What Happens if TSA Finds Something in My Luggage?

You may be curious what might happen if an agent does find prohibited items either in your checked bag or hand luggage. No matter the reason for a restricted object being in your pack, there are procedures that TSA agents follow.

If a TSA agent finds prohibited items in your checked luggage or carry-on, they will remove them from your pack and get rid of them. The disposal method will differ depending on the item.

After this, you will find a notice in your bag. As long as the item is not illegal, you will be able to board the airplane and continue with your journey.

If the item is illegal to own or travel with, they will not only get rid of it, but they will report you to law officials. From there, you will probably not be able to board the plane

If it is a serious offense, you may even get arrested. Less severe crimes can result in a fine.

Do Customs Agents Check My Luggage on International Flights?

The Transportation Safety Administration isn’t the only one that can search your luggage to determine if it meets certain criteria.
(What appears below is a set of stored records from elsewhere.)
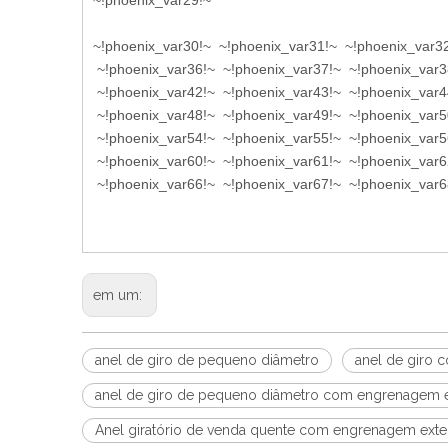
~!phoenix_var29!~
~!phoenix_var30!~ ~!phoenix_var31!~ ~!phoenix_var3
~!phoenix_var36!~ ~!phoenix_var37!~ ~!phoenix_var3
~!phoenix_var42!~ ~!phoenix_var43!~ ~!phoenix_var4
~!phoenix_var48!~ ~!phoenix_var49!~ ~!phoenix_var5
~!phoenix_var54!~ ~!phoenix_var55!~ ~!phoenix_var5
~!phoenix_var60!~ ~!phoenix_var61!~ ~!phoenix_var6
~!phoenix_var66!~ ~!phoenix_var67!~ ~!phoenix_var6
em um:
anel de giro de pequeno diâmetro
anel de giro 
anel de giro de pequeno diâmetro com engrenagem e
Anel giratório de venda quente com engrenagem exte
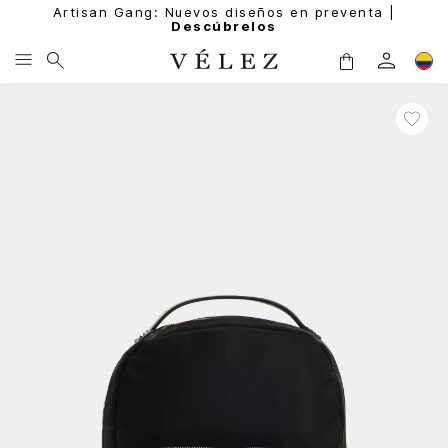
Artisan Gang: Nuevos diseños en preventa |
Descúbrelos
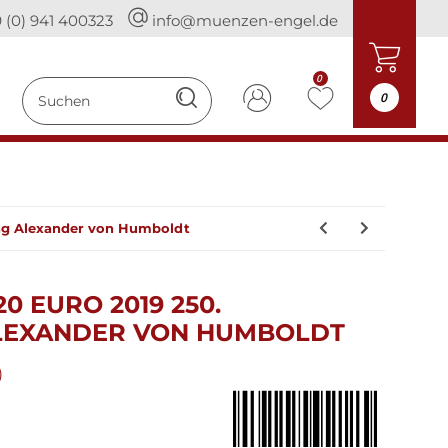
 (0) 941 400323
info@muenzen-engel.de
0
0
tag Alexander von Humboldt
 EURO 2019 250.
LEXANDER VON HUMBOLDT
)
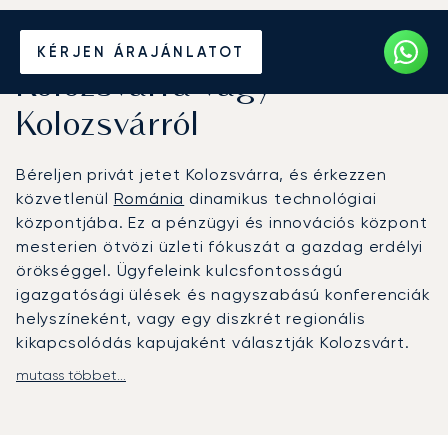
Béreljen magánrepülőt
KÉRJEN ÁRAJÁNLATOT
Kolozsvárra vagy
Kolozsvárról
Béreljen privát jetet Kolozsvárra, és érkezzen
közvetlenül
Románia
dinamikus technológiai
központjába. Ez a pénzügyi és innovációs központ
mesterien ötvözi üzleti fókuszát a gazdag erdélyi
örökséggel. Ügyfeleink kulcsfontosságú
igazgatósági ülések és nagyszabású konferenciák
helyszíneként, vagy egy diszkrét regionális
kikapcsolódás kapujaként választják Kolozsvárt.
mutass többet...
A LunaJets-nél mi alakítjuk a repülést az Ön
időbeosztásához. Minden részletet kézben
tartunk, hogy Ön higgadtan és magabiztosan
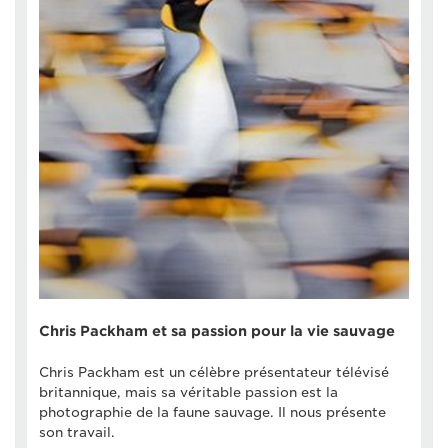
Chris Packham et sa passion pour la vie sauvage
Chris Packham est un célèbre présentateur télévisé
britannique, mais sa véritable passion est la
photographie de la faune sauvage. Il nous présente
son travail.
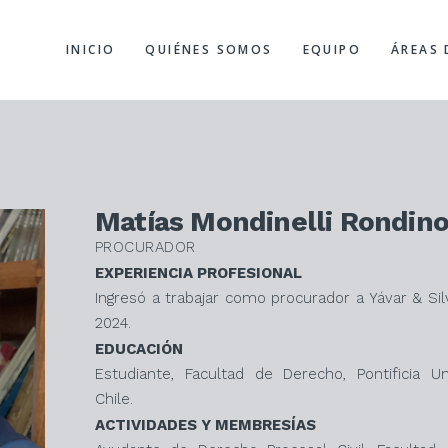
INICIO
QUIÉNES SOMOS
EQUIPO
ÁREAS 
Matías Mondinelli Rondin
PROCURADOR
EXPERIENCIA PROFESIONAL
Ingresó a trabajar como procurador a Yávar & Si
2024.
EDUCACIÓN
Estudiante, Facultad de Derecho, Pontificia Un
Chile.
ACTIVIDADES Y MEMBRESÍAS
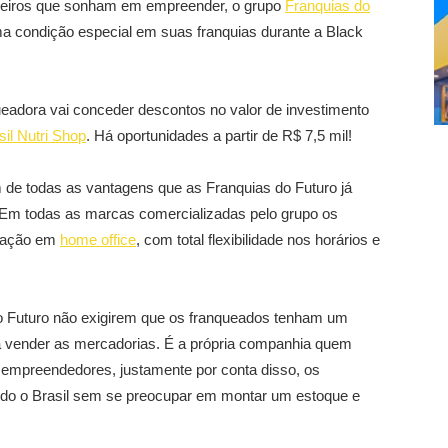
sileiros que sonham em empreender, o grupo
Franquias do
a condição especial em suas franquias durante a Black
eadora vai conceder descontos no valor de investimento
sil Nutri Shop
. Há oportunidades a partir de R$ 7,5 mil!
 de todas as vantagens que as Franquias do Futuro já
Em todas as marcas comercializadas pelo grupo os
tuação em
home office
, com total flexibilidade nos horários e
do Futuro não exigirem que os franqueados tenham um
a vender as mercadorias. É a própria companhia quem
os empreendedores, justamente por conta disso, os
do o Brasil sem se preocupar em montar um estoque e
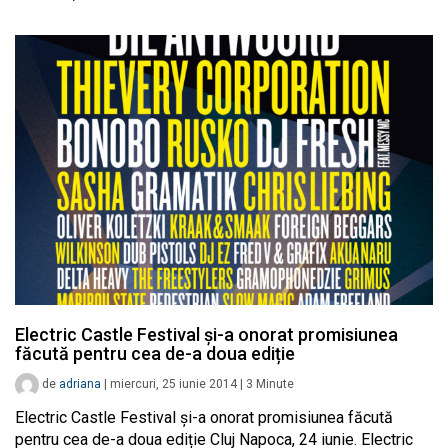
Electric Castle Festival și-a onorat promisiunea
făcută pentru cea de-a doua ediție
de
adriana
|
miercuri, 25 iunie 2014
|
3
Minute
Electric Castle Festival și-a onorat promisiunea făcută
pentru cea de-a doua ediție Cluj Napoca, 24 iunie. Electric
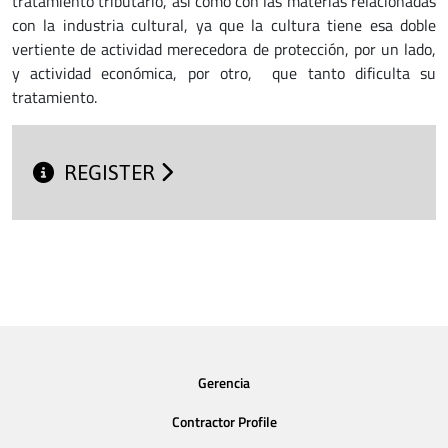
tratamiento tributario, así como con las materias relacionadas
con la industria cultural, ya que la cultura tiene esa doble
vertiente de actividad merecedora de protección, por un lado,
y actividad económica, por otro, que tanto dificulta su
tratamiento.
REGISTER
Gerencia
Contractor Profile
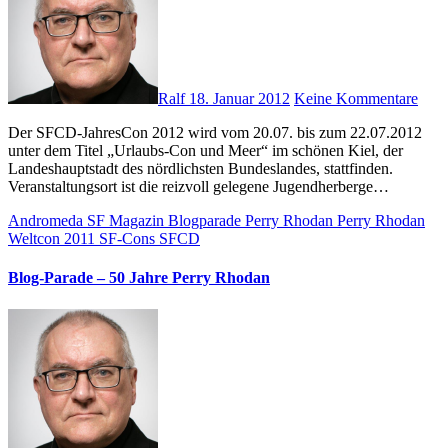
Ralf
18. Januar 2012
Keine Kommentare
Der SFCD-JahresCon 2012 wird vom 20.07. bis zum 22.07.2012
unter dem Titel „Urlaubs-Con und Meer“ im schönen Kiel, der
Landeshauptstadt des nördlichsten Bundeslandes, stattfinden.
Veranstaltungsort ist die reizvoll gelegene Jugendherberge…
Andromeda SF Magazin
Blogparade
Perry Rhodan
Perry Rhodan
Weltcon 2011
SF-Cons
SFCD
Blog-Parade – 50 Jahre Perry Rhodan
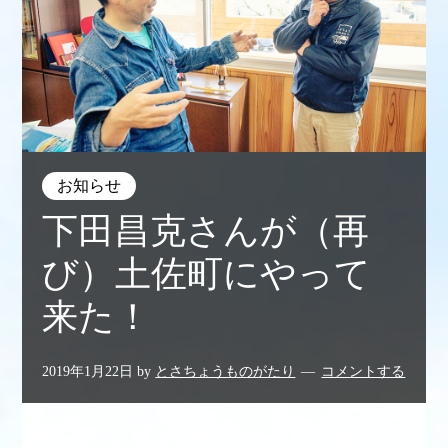
お知らせ
下田昌克さんが（再
び）土佐町にやって
来た！
2019年1月22日
by
とさちょうものがたり
コメントする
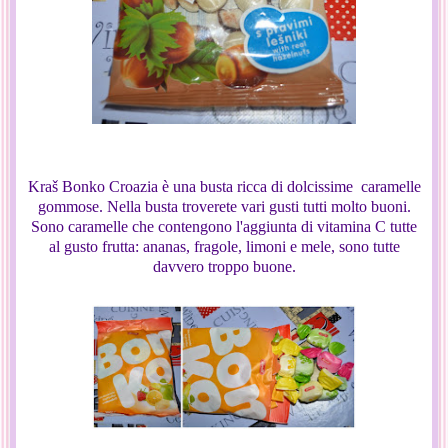
Kraš Bonko Croazia è una busta ricca di dolcissime caramelle
gommose. Nella busta troverete vari gusti tutti molto buoni.
Sono caramelle che contengono l'aggiunta di vitamina C tutte
al gusto frutta: ananas, fragole, limoni e mele, sono tutte
davvero troppo buone.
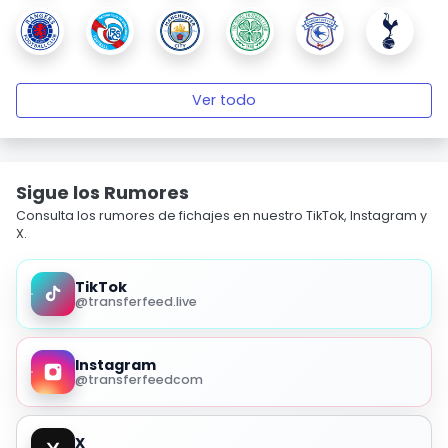
Ver todo
Sigue los Rumores
Consulta los rumores de fichajes en nuestro TikTok, Instagram y
X.
TikTok
@transferfeed.live
Instagram
@transferfeedcom
X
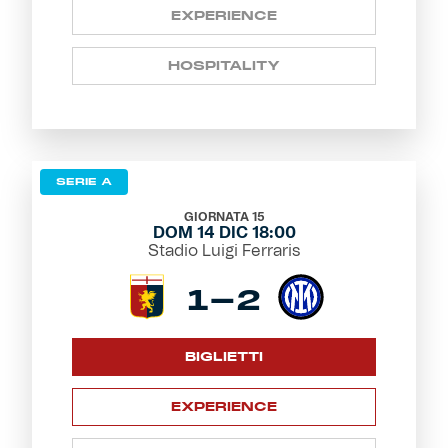
EXPERIENCE
HOSPITALITY
SERIE A
GIORNATA 15
DOM 14 DIC 18:00
Stadio Luigi Ferraris
1-2
BIGLIETTI
EXPERIENCE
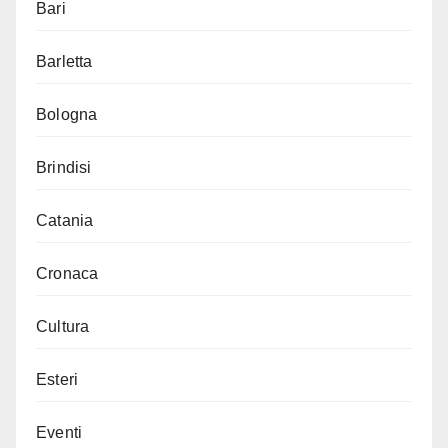
Bari
Barletta
Bologna
Brindisi
Catania
Cronaca
Cultura
Esteri
Eventi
The various customs officials in foreign countries can also search your checked bags.

But, unlike TSA searches which occur before a flight, customs happens after you land at your destination and pick up your checked bag. Since this is the case, they are not searching for items that could pose a risk to the plane.

Instead, customs officials search for things that you cannot bring into the country for one reason or another. These items can be very different depending on where you land.

The reasoning for a customs baggage inspection can also vary greatly. Most of the time they will not stop you for a customs search, but it can happen.

The most common reason you’ll get stopped for a customs search is because of your answers to the questions at immigration. If you have something you need to declare, they will direct you to customs.

Less commonly, you will get stopped for a random search.


Overall, the TSA’s screening procedures are there to keep you safe. Thus, if you get your luggage searched by a TSA officer, know that they are only adhering to aviation security guidelines. 

So, if your baggage looks suspicious, a security person may check to see what’s wrong.